I need the lines below from the one with "lepas penat setelah aktivitas harian." down to the one with "MOST RECENT" reproduced exactly, both ends included, and nothing else.

━━ Extracted records ━━

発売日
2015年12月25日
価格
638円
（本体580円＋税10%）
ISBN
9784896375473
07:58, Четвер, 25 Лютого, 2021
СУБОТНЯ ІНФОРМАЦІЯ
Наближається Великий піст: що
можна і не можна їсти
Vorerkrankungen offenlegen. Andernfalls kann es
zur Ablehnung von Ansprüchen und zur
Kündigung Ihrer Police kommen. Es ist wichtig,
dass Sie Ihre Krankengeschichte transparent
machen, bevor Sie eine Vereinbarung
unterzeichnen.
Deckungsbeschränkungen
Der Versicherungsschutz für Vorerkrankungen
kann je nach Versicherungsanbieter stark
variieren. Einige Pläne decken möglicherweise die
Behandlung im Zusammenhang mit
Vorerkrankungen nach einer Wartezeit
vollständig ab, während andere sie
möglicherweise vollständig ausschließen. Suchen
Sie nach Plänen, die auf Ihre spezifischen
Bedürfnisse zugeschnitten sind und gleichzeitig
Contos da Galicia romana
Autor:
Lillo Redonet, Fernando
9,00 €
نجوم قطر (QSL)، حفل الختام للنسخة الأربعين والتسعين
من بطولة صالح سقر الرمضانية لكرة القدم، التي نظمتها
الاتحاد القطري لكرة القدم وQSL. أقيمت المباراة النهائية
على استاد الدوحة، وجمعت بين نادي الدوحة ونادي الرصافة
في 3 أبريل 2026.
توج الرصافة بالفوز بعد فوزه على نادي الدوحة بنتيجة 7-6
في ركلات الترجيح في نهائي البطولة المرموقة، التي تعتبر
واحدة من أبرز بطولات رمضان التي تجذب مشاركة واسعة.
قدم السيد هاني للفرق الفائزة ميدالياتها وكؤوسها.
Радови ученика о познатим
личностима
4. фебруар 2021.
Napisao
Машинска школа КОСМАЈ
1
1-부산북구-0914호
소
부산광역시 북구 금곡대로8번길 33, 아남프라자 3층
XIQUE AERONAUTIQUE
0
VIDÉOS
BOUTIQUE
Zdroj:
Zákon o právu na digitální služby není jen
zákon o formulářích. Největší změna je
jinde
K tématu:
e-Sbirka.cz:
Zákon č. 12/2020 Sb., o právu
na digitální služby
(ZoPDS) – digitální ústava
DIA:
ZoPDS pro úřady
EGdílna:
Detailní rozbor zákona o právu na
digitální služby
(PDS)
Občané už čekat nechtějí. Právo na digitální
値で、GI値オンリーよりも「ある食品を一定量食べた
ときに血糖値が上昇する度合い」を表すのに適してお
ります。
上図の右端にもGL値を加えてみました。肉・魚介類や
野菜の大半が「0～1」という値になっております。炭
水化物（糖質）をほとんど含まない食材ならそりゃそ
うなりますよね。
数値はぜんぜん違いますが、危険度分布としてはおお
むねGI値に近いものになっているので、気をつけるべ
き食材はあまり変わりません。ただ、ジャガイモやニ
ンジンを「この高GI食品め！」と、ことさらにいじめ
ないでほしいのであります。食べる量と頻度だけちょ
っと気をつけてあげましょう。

━━━
━━ Extracted records ━━

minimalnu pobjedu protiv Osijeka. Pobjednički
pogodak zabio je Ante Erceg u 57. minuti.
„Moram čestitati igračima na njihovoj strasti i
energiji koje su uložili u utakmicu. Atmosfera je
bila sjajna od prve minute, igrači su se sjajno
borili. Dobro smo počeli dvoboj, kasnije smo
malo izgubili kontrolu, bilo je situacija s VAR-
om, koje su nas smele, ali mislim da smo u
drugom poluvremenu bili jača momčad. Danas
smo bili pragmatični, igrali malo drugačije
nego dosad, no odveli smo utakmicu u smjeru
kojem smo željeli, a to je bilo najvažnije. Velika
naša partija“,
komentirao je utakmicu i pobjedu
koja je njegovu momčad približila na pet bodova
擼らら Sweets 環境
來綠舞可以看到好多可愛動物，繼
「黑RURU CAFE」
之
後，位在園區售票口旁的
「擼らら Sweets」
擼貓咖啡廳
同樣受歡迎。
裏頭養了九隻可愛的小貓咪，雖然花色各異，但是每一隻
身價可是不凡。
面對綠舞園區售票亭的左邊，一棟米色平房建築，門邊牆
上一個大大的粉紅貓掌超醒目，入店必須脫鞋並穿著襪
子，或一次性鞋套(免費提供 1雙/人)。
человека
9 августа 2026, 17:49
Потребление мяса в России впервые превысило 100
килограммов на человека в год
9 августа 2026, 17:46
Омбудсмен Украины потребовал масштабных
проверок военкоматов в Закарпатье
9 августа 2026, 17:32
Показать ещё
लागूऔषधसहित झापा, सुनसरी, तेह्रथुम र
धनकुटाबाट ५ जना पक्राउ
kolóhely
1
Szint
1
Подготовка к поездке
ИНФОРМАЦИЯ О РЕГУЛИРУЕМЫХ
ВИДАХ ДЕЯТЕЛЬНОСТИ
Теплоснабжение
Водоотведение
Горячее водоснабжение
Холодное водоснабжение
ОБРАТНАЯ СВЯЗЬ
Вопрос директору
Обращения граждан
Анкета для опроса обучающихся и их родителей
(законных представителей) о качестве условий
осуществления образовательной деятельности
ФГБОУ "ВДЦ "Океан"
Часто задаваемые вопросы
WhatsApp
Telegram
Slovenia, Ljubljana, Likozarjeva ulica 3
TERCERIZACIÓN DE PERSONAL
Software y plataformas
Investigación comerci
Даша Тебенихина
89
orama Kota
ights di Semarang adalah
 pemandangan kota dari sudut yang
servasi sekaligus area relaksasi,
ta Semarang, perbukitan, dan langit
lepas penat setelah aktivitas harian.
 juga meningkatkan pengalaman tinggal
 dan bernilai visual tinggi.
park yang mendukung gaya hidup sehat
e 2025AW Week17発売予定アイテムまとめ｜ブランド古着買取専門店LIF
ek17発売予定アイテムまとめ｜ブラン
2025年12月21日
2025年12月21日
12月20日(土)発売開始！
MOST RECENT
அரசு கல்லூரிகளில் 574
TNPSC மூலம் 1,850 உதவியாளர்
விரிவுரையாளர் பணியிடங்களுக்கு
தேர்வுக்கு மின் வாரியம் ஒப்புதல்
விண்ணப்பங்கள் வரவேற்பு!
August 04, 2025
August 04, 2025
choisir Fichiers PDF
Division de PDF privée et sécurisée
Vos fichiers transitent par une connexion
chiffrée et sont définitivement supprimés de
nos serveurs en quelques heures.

━━━

● Response to this task:
lepas penat setelah aktivitas harian.
 juga meningkatkan pengalaman tinggal
 dan bernilai visual tinggi.
park yang mendukung gaya hidup sehat
e 2025AW Week17発売予定アイテムまとめ｜ブランド古着買取専門店LIF
ek17発売予定アイテムまとめ｜ブラン
2025年12月21日
2025年12月21日
12月20日(土)発売開始！
MOST RECENT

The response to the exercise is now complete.